## TO DO
Give the entries again exactly; drop the pictures.

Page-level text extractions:
::::

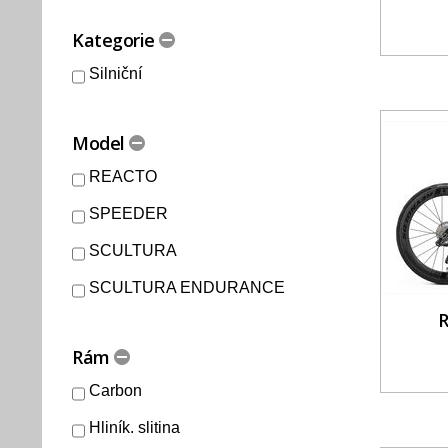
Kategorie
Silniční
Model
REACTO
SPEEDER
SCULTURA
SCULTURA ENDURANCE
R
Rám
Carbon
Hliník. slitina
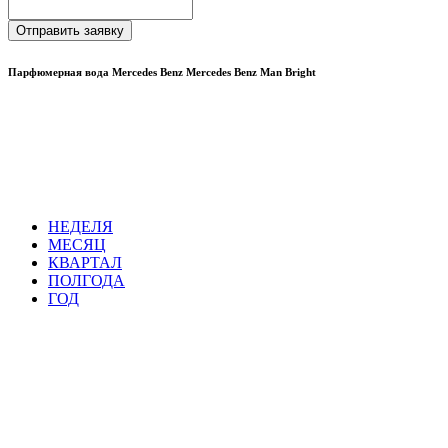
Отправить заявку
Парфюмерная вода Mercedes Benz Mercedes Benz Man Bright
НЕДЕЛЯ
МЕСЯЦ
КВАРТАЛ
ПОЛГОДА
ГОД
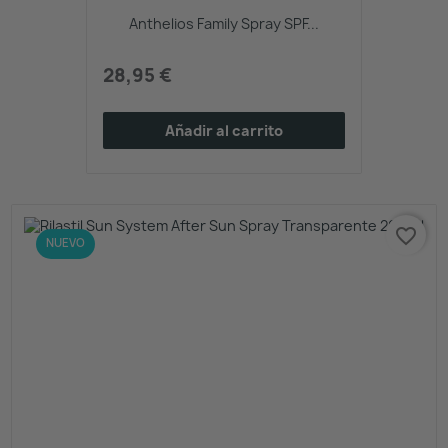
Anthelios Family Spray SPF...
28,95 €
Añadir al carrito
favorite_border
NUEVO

::::

## ANSWER TO THIS PROBLEM
Kategorie
Silniční
Model
REACTO
SPEEDER
SCULTURA
SCULTURA ENDURANCE
R
Rám
Carbon
Hliník. slitina
Отправить заявку
Парфюмерная вода Mercedes Benz Mercedes Benz Man Bright
НЕДЕЛЯ
МЕСЯЦ
КВАРТАЛ
ПОЛГОДА
ГОД
Anthelios Family Spray SPF...
28,95 €
Añadir al carrito
favorite_border
NUEVO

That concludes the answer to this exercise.